A 4,2,1 vertical shift cycle on a theoretical tiny 16-pixel-tall screen with all the attendant sub-cycles would be be scanning the scanlines (rows of pixels) in this order, by row number from top of the screen:
4,8,12,16,2,6,10,14,1,5,9,13,3,7,11,15
As you can see, that number pattern is very "binary-search" like, and might be more efficient and faster than your current algorithm, a theory worth performance-profiling and testing out....
It could even be a 32,4,1 sub-cycling, but I think this can be optimized even more to a scanline-based 128,64,32,16,8,4,2,1 sub-cycling, it will "hit" the screen changes faster than the current algorithm, I'd hope...
It might not be worth optimizing, since the current algorithm is very fast.... Scanline based would probably make my job easier, since reading a pixel will load several pixels in a row to the CPU L1 memory cache, so comparing two whole scanlines may be just as fast as comparing every 32 pixel steps horizontally.... I think my first test will be to determine if my theory is true (or not), then the first thing I'd do is convert your routine to compare rows of pixels every 32 pixels vertically, with a 4-pixel vertical shift. (And then add the faster and more efficient sub-cycling, to see if it yields any worthwhile further improvements).

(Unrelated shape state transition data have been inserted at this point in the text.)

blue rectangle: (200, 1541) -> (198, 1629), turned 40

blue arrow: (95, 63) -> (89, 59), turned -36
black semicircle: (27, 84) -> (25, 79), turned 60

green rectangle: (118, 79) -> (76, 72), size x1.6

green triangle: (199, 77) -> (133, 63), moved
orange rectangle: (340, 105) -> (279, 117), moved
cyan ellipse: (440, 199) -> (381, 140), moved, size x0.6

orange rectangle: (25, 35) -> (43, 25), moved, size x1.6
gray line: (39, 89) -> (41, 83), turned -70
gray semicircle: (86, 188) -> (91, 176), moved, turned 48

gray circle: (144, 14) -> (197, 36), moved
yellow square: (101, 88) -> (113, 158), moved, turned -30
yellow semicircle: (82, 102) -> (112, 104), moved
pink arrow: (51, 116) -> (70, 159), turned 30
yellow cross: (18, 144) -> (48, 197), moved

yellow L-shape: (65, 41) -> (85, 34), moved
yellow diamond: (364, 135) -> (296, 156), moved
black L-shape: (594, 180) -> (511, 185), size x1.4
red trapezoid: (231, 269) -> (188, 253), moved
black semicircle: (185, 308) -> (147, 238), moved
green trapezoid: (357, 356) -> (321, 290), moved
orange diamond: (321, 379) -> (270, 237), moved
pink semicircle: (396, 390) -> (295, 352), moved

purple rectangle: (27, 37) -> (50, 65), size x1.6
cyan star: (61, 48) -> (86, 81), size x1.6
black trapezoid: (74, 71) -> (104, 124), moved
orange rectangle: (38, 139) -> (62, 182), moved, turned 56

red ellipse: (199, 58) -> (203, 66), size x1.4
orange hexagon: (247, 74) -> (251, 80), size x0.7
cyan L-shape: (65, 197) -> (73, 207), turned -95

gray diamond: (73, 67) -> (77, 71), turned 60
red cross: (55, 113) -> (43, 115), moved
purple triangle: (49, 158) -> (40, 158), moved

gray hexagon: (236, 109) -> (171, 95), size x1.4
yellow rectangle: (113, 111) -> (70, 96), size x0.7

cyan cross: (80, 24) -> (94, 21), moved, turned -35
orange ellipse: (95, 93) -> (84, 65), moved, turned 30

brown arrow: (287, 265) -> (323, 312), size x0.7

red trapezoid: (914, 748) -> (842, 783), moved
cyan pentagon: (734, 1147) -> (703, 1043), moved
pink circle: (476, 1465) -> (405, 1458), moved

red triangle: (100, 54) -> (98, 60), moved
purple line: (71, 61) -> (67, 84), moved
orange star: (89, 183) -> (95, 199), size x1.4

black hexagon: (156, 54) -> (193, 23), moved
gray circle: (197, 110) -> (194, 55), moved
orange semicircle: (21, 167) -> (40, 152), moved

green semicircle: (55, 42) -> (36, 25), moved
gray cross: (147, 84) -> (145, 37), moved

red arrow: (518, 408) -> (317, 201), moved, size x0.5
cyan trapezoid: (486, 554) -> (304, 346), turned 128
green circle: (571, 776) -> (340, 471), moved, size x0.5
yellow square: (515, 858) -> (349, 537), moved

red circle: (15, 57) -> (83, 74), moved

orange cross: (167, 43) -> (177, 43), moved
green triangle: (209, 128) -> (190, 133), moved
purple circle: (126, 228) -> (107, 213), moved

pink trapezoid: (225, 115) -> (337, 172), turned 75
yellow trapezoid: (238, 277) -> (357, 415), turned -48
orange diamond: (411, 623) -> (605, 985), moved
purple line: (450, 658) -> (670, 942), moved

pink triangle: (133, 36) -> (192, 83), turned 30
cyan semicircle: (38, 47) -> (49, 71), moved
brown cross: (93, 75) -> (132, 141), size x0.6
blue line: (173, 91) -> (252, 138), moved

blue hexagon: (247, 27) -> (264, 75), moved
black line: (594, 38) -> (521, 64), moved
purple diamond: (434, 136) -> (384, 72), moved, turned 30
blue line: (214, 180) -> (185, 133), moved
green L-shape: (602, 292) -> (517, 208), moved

I may go for the "Don't Fix It If It Ain't Broke" and stick with your original 32 pixel and 4 pixel shifts, except convert it to pixel-row-based compares, since row-based compares would be a definite optimization for scroll zone detection for me... (makes my life easier) But I'll only do this if I determine that row-based compares are faster than horizontal steps of 32. (Vertical step would remain unchanged)
As I did not use CVS (I downloaded RC19, really), I should probably set that up next... Although I don't think there's been any changes to that routine between RC19 and RC20? If not, then I'll just supply plain old codediffs or source files, and someone else with the privelages could add to the master tree..
However, I am very tired after today, so I'll do actual playing with code later. However, I'm at least debug-ready
Last edited by Mark Rejhon on 2005-03-25 22:44, edited 8 times in total.